According to the World Bank, Cambodian exports of travel goods to the U.S. have significantly increased thanks to GSP’s duty-free and quota access, reaching $1.2 billion in 2019. Prior to receiving the GSP privilege in 2016, Cambodia’s export of travel goods to the U.S. totaled just $50 million.

Established in 1976, the GSP offers duty-free market access to approximately 3,500 products from BDCs, with an additional 1,500 or so products for least developed countries. Cambodia, which falls in the latter category, is entitled to additional tariff preferences on imports of 4,800 articles. So far, only Cambodian travel goods have been granted duty-free access, implying unexploited market opportunities for Cambodia’s exports to the U.S.

This suggests a few ways in which the U.S. can better compete with China in Cambodia in terms of trade: focus on value not volume; present itself as a better alternative; and sneak into areas where China cannot. The nature of Cambodia’s exports suggests that China cannot replace the U.S.: While the U.S. is a consumer of Cambodian products, Cambodia is China’s consumer. This makes America a better trade partner over the long run.

While the recently signed China-Cambodia free trade agreement might foster greater Chinese consumption of Cambodian goods, especially agricultural products, Cambodia’s rising agricultural exports to China offer modest value. Moreover, despite the absence of traditional tariffs, Cambodia’s agricultural commodities still face a range of Chinese non-tariff measures, which will take a long time for the two nations to address.

To be sure, there is considerable mistrust between Cambodia and the Western nations at present.

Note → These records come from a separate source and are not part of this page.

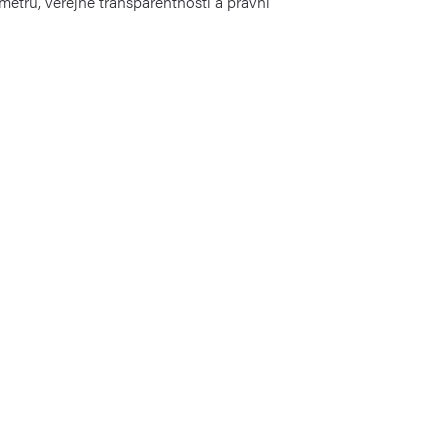
etrů, veřejné transparentnosti a právní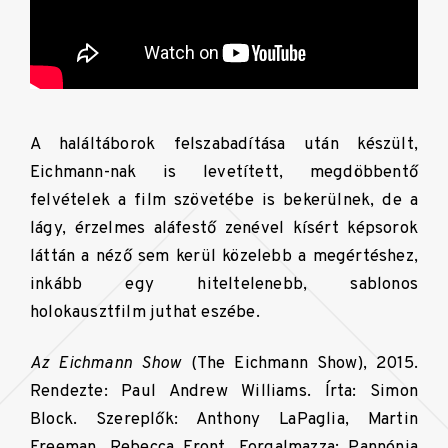
A haláltáborok felszabadítása után készült,
Eichmann-nak is levetített, megdöbbentő
felvételek a film szövetébe is bekerülnek, de a
lágy, érzelmes aláfestő zenével kísért képsorok
láttán a néző sem kerül közelebb a megértéshez,
inkább egy hiteltelenebb, sablonos
holokausztfilm juthat eszébe.
Az Eichmann Show
(The Eichmann Show), 2015.
Rendezte: Paul Andrew Williams. Írta: Simon
Block. Szereplők: Anthony LaPaglia, Martin
Freeman, Rebecca Front. Forgalmazza: Pannónia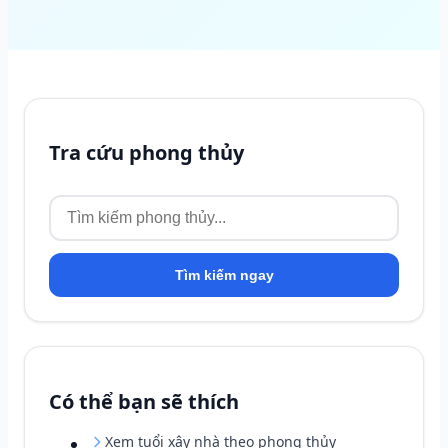
Tra cứu phong thủy
Tìm kiếm ngay
Có thể bạn sẽ thích
Xem tuổi xây nhà theo phong thủy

The EU revoked a portion of Cambodia’s EBA privileges due to the country’s poor human rights record, but the fact that it did so while signing a free trade agreement with one-party communist Vietnam was viewed in Phnom Penh as evidence of a double standard, reinforcing the government’s perceptions that the West views Cambodia as strategically marginal. Whether China is a reliable partner over the long-term, the Cambodian government has concluded that Beijing at least values Cambodia, and demands proper if not equal treatment from the West.

In this light, the U.S. should present the GSP as an opportunity rather than a threat and use it as the foundation for a renewal of the American presence in Cambodia. After all, the U.S. was Cambodia’s largest export destination last year, importing around $6.58 billion worth of goods, compared to the $1.08 billion worth of goods that Cambodia exported to China. For travel goods alone, the U.S. accounted for 80 percent of Cambodia’s exports, while the U.S. is also Cambodia’s the largest importer of Cambodian-manufactured apparel, the country’s primary growth pillar and domestic job creator.

This makes sense for Cambodia, too. Cambodia’s ability to balance its foreign alignments has been a foundation of growth for its economic growth over the past two decades. But these alignments have become increasingly imbalanced as Cambodia has tilted outright towards China. Although China’s support for Cambodia appears inexhaustible, ultimately the key to CPP’s domestic legitimacy and stability is sustained economic growth. And to this end, the EU and U.S. will be vital partners.

As a result, Cambodia should avoid putting everything in one basket. Cambodia can’t simply ignore or defy China in pursuit of better ties with other countries. But that doesn’t mean some degree of improvement with other countries is impossible.

Ideally, Cambodia should strive to diversify its export structure and base, yet such a transition remains  difficult as long as the country remains stuck on the lower rungs of the global apparel industry. In the short term, then, Cambodia should seize trade opportunities that fit its comparative advantages and areas of specialization. That means taking steps to maintain and extend the GSP, which in the future might help Cambodia diversify its exports, especially if GSP’s duty-free status is extended to Cambodia’s garment and footwear products.

Perhaps the most important question for Cambodia is whether its political leadership wants to diversify the country’s external relationships. If not, all the strategizing in the world will not make a difference.  But if so, there is probably a way forward.